La liste des anciens Premiers ministres bénéficiant encore d’un soutien logistique de l’État comprend plusieurs figures toujours actives professionnellement. Dominique de Villepin, dont les dépenses ont atteint 207 072 euros en 2024, dirige une société de conseil et donne des conférences à l’étranger. Bernard Cazeneuve, associé au cabinet d’avocats August Debouzy, a coûté 198 290 euros. Jean-Pierre Raffarin, aujourd’hui consultant et intervenant dans des activités de lobbying, a généré 158 208 euros de frais. Édith Cresson, Lionel Jospin et François Fillon figurent également parmi les bénéficiaires, respectivement avec 157 223 euros, 157 657 euros et 149 089 euros.

Élisabeth Borne, encore inscrite dans le dispositif début 2024 pour un total de 110 779 euros, en a été exclue dès sa nomination comme ministre de l’Éducation nationale en décembre 2024.

Ces avantages ne s’interrompent que lorsqu’une fonction publique est exercée. Jean Castex, devenu président de la RATP puis de la SNCF, n’a pas perçu d’indemnités ni bénéficié des dispositifs post-fonction. Édouard Philippe, en tant que maire du Havre, et Laurent Fabius, président du Conseil constitutionnel jusqu’en mars 2025, ne figuraient pas non plus parmi les bénéficiaires durant leurs mandats publics.

Un système saturé par l’instabilité gouvernementale

La multiplication des anciens Premiers ministres en un temps court a mécaniquement accru les dépenses liées aux privilèges. Michel Barnier, nommé le 5 septembre 2024 et censuré le 4 décembre suivant, n’a exercé que 99 jours. François Bayrou, en poste du 13 décembre 2024 au 8 septembre 2025, a tenu 270 jours. Gabriel Attal, chef du gouvernement pendant 240 jours, a repris son mandat de député. Élisabeth Borne, en fonction entre mai 2022 et janvier 2024, a été nommée ministre de l’Éducation nationale à la fin de l’année 2024.

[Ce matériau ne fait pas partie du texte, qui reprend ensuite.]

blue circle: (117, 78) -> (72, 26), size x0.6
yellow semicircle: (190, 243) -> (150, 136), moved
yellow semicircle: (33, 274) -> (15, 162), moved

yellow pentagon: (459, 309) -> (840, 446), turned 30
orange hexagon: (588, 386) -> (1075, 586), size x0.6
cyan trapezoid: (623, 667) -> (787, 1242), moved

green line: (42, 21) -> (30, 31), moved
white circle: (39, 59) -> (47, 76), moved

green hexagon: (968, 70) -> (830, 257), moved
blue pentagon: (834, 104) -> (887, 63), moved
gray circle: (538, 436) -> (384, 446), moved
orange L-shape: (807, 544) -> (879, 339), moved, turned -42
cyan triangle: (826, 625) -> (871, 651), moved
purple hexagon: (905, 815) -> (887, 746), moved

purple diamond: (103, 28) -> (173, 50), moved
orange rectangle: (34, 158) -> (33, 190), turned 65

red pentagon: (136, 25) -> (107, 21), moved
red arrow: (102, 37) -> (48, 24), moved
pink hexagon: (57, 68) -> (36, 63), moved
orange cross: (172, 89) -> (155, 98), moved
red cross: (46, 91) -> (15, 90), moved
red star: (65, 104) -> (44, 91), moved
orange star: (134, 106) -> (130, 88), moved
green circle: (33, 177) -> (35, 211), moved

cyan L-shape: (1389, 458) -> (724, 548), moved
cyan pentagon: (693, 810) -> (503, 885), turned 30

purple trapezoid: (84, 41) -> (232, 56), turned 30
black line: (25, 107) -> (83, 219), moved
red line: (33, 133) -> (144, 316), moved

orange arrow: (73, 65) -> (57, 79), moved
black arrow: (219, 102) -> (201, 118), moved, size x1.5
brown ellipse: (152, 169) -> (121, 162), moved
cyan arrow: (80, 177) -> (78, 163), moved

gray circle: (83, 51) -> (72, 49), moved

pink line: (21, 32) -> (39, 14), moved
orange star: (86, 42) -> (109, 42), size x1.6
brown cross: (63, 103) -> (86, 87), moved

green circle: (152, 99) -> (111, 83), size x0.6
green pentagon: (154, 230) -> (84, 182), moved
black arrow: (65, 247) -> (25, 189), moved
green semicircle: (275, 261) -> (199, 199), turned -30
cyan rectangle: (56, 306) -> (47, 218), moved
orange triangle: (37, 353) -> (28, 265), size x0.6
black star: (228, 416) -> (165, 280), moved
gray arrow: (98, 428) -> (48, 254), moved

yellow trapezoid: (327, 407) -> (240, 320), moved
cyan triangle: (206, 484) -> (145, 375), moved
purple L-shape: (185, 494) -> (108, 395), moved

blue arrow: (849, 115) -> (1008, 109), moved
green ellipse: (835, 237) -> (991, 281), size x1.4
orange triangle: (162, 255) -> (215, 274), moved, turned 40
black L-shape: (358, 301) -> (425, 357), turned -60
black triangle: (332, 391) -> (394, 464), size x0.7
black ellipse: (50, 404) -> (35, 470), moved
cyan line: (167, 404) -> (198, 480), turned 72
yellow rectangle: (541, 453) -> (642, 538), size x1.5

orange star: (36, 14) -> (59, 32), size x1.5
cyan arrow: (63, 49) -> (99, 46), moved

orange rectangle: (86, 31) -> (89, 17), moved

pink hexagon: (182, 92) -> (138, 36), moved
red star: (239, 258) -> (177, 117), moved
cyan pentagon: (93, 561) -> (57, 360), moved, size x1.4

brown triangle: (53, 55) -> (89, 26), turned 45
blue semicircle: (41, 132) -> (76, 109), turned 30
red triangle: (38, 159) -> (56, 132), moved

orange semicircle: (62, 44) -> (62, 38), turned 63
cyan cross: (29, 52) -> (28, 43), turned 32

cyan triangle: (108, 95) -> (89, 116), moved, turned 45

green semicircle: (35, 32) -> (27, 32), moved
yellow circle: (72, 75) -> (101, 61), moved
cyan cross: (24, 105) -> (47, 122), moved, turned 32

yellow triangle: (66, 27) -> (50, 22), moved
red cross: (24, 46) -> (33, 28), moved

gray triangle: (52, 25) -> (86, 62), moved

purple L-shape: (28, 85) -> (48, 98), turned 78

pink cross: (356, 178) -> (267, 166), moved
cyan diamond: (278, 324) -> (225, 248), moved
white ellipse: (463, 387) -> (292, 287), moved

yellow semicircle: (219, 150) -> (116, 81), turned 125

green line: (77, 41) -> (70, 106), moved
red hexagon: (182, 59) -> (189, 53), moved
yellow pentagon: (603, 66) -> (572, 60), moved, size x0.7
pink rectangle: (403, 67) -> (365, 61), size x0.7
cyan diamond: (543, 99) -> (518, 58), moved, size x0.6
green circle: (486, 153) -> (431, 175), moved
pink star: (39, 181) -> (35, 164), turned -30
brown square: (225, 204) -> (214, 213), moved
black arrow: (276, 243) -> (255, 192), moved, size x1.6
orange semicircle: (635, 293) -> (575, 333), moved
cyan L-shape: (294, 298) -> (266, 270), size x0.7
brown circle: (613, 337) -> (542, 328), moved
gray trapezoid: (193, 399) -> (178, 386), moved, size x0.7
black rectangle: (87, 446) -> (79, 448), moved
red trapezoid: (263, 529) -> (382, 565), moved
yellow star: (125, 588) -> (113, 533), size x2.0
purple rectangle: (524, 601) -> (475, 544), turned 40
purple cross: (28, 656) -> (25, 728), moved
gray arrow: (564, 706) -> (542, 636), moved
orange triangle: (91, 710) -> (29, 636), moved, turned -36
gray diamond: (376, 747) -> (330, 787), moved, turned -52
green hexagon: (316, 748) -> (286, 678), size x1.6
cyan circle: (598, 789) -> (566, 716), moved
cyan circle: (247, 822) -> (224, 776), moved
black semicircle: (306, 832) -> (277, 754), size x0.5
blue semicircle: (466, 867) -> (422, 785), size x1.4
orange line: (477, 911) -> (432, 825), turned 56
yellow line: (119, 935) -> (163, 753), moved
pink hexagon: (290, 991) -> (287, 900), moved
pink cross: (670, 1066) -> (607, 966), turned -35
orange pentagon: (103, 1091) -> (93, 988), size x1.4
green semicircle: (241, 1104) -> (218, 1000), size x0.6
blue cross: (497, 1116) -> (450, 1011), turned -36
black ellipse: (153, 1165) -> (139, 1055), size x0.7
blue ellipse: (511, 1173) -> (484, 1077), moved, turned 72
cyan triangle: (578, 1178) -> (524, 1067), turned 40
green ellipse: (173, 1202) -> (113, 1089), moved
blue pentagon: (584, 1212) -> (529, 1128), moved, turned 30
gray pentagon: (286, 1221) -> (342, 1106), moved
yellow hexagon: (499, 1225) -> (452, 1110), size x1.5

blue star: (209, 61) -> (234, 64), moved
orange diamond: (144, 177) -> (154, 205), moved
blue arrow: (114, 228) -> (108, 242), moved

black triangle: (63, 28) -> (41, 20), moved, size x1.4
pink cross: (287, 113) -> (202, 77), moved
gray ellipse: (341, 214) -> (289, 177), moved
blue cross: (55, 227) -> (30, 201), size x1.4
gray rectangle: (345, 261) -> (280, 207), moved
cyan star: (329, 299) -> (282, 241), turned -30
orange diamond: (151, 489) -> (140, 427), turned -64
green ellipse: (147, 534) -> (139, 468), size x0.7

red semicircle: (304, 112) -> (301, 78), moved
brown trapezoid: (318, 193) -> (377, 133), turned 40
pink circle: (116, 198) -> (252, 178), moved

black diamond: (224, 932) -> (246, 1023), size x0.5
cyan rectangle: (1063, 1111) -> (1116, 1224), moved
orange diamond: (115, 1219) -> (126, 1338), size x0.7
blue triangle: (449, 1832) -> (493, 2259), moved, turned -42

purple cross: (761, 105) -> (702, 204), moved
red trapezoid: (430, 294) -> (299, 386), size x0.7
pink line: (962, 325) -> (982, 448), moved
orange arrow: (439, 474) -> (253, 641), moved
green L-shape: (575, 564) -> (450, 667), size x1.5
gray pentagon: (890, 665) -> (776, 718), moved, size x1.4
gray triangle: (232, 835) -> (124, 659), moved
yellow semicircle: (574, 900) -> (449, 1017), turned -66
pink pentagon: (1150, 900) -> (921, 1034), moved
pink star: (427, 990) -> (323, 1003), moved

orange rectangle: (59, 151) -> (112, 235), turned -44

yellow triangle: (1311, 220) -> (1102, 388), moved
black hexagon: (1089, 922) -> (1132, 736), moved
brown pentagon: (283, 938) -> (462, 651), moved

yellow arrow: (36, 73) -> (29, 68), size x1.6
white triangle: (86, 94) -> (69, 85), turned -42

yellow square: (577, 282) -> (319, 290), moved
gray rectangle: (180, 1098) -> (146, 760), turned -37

Ces mandats express alimentent le phénomène. Chacun de ces Premiers ministres devient, dès son départ, un potentiel bénéficiaire des dispositifs, à condition de ne pas occuper de fonctions publiques.

Une réforme en réaction à la pression de l’opinion

Face à l’ampleur des dépenses et à la grogne populaire, le gouvernement Lecornu a pris des mesures en septembre 2025. Le décret n° 2025-965 limite le bénéfice du véhicule avec chauffeur à dix ans, et restreint la durée de la protection rapprochée. Ces mesures, applicables au 1er janvier 2026, entraînent la suppression immédiate des avantages pour les Premiers ministres ayant quitté leurs fonctions depuis plus de dix ans, comme Dominique de Villepin, François Fillon, Lionel Jospin ou Édith Cresson.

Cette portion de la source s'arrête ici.